Regular patrons – and there are presumably people who purchase this and other almanacs in the way that racing punters fork out for guides to the turf – will not be disappointed by this year's edition. In the way that one picks up a record not played for 20 years and whistles along to the opening track, I spent a happy moment or two reassuring myself that I knew how to address formally by letter the wife of a baronet ("Dear Madam", apparently) before moving on to check how to get in touch with Agricultural Land Tribunals (c/o the Rural and Marine Environment Division of the Ministry of Agriculture, Fisheries and Food) and the date of Tony Blair's birthday (6 May) on the grounds that this kind of thing can sometimes come in useful.

It did not take long, however, in among the list of officers of the Houses of Parliament and the composition of Aberdeen City Council (C 6, Lab. 22, LD 12, SNP 3) for a faint sense of unease to declare itself. Almanacs, one always assumed, belong to a world which moves slowly, or at any rate not quite fast enough to prevent what happens in it being categorically nailed down on a year-end basis.

Naturally enough, this assumption was false even when Whitaker's first ground into production back in 1868: time is never seamless; stretches of it cannot be expected to seal themselves off automatically each 31 December. But in a landscape ever more subject to the lure of on-line information, where – presumably – you can track down the addresses of Agricultural Land Tribunals by pressing a couple of computer buttons, it becomes artificial.

Then there are the inevitable delays brought about by the traditionally slow-turning wheels of publishing. A novel or a book of poems can wait a few months between completion and publication without losing its savour, but surely anything as official as an almanac needs immediacy to prosper? Lose a day between the final scouring after information and its dispersal to a data-hungry world, the argument runs, and cracks will start to appear in the statistical ice.

Sure enough, a rapid trawl through Whitaker 2002 reveals substantial amounts of material that are reaching towards superannuation, not to mention curious half-built bridges whose unfinished state has something to do with the publication's lead times. Judging by some of the cut-off dates that prevail, I should say that Whitaker's probably goes to bed, to use the trade term, at around the end of August.

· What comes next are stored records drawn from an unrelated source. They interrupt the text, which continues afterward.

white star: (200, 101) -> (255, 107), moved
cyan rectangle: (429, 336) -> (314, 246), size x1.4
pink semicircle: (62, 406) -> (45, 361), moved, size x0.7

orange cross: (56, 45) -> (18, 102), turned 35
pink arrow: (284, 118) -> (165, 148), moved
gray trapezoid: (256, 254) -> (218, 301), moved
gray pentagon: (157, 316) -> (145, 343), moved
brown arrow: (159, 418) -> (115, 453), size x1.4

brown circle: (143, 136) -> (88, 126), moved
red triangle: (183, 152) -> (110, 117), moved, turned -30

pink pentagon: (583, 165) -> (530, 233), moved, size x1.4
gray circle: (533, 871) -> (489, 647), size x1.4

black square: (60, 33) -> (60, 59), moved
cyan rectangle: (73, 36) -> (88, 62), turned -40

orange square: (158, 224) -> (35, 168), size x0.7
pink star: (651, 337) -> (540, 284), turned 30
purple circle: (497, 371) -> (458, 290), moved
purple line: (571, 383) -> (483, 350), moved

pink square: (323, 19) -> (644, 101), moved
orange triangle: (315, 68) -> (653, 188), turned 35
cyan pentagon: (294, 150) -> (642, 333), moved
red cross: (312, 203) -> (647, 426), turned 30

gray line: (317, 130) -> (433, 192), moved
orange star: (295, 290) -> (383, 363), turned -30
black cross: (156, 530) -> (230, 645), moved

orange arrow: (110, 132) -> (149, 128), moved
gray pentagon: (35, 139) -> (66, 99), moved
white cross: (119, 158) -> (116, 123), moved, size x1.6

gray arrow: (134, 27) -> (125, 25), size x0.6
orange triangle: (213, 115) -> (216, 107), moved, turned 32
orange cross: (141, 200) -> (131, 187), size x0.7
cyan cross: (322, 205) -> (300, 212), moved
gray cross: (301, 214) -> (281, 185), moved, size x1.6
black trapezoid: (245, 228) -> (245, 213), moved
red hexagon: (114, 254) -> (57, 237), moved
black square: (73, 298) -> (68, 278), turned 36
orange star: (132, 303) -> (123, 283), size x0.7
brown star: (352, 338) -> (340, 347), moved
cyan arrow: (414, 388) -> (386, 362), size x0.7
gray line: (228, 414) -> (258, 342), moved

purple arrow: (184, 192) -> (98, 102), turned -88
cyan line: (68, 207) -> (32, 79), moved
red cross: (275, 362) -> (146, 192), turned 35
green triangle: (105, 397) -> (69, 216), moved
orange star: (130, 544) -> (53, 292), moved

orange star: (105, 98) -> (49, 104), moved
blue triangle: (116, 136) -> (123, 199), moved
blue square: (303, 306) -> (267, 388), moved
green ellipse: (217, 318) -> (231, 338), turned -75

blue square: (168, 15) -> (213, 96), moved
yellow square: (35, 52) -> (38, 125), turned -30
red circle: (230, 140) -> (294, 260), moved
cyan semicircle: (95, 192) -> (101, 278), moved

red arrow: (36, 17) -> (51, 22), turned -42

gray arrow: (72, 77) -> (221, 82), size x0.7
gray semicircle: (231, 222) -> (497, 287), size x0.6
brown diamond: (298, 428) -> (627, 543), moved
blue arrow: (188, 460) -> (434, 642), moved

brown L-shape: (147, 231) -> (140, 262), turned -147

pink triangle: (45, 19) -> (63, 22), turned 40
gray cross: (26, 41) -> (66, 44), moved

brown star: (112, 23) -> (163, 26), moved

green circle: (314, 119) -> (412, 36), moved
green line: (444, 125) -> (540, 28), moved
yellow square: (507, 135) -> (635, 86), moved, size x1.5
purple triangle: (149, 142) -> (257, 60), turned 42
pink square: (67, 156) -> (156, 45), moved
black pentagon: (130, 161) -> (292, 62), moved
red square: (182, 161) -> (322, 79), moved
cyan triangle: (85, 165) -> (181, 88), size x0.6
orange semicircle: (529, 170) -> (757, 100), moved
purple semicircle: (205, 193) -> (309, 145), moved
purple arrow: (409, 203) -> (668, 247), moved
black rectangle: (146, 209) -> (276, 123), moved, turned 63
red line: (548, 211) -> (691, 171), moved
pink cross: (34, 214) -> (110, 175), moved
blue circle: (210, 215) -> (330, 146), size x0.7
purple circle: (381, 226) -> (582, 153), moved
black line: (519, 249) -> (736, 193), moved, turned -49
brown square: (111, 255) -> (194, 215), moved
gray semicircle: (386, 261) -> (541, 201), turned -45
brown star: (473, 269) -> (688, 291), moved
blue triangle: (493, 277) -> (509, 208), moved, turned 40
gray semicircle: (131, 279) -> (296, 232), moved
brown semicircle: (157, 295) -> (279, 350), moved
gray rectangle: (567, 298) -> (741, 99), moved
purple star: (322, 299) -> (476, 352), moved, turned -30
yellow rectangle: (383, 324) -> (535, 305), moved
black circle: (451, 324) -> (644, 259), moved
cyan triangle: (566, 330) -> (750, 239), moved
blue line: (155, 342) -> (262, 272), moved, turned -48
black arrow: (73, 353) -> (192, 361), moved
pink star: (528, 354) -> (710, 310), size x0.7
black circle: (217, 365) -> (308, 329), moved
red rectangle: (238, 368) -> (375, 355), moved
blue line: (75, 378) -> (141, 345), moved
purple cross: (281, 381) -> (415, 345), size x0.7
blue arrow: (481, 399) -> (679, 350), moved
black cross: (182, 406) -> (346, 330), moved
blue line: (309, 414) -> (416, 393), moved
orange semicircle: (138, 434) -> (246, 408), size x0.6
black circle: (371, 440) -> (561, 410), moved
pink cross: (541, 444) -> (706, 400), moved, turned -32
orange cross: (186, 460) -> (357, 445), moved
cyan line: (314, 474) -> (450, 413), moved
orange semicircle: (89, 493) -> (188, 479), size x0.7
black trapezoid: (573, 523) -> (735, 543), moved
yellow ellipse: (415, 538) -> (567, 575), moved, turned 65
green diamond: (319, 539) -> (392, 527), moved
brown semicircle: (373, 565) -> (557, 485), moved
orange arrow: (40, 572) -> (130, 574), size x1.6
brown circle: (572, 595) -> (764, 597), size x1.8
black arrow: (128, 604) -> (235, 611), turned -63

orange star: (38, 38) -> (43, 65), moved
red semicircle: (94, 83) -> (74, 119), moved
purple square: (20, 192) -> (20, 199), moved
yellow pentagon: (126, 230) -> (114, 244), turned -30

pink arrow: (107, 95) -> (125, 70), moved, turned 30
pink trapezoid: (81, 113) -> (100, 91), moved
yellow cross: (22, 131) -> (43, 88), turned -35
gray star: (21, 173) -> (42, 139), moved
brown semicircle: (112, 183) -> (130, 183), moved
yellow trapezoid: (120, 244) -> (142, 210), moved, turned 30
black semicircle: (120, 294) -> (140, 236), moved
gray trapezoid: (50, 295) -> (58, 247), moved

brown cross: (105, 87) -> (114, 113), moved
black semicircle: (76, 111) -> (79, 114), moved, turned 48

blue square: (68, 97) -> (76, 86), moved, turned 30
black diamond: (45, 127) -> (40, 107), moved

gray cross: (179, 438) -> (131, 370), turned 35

No prizes for guessing, then, which significant international event in early September is missing from its thronged pages (in fact it comes squeezed into the stop-press) but even at the mundane domestic level this late-summer demarcation line can have unfortunate consequences. A judicious account of the 2001 Booker Prize longlist, for example, was somewhat marred by the absence of any details on the eventual winner. He, no doubt, will turn up in the 2003 edition, a good 13 months after he won the prize and nearly two years after his book was published.

Then there is the thought that no almanac, framed as it is against the age-old backdrops of government, administrations civil and military and precedence, can convey anything of the pulsating, multicultural, 24-7 universe that newspaper style sections would have you believe that we inhabit. Certainly the Whitaker summaries of significant events read like Times leaders from the era of Stanley Baldwin, and you would get very little idea from its punctilious files of civic events, Scottish clan chiefs and historic monuments of daily life in these isles.

And yet in some ways this is not the point. No almanac can ever be entirely accurate or up-to-date or comprehensive, in which case it might as well be idiosyncratic. In this way, it stops being a simple assemblage of data and becomes a work of art, full of abstruse and arresting bits of information that one could not find housed under the same roof in any other format.

Glancing at the current Whitaker's, I was charmed to learn that the national anthem of Brazil is Ouviram do Ipiranga às Margens Plácidas, that the Botswanan army owns 36 armoured personnel carriers and that the inflation rate of Dominica is 1.2 per cent. The person responsible for these bright juxtapositions is an artist in his way.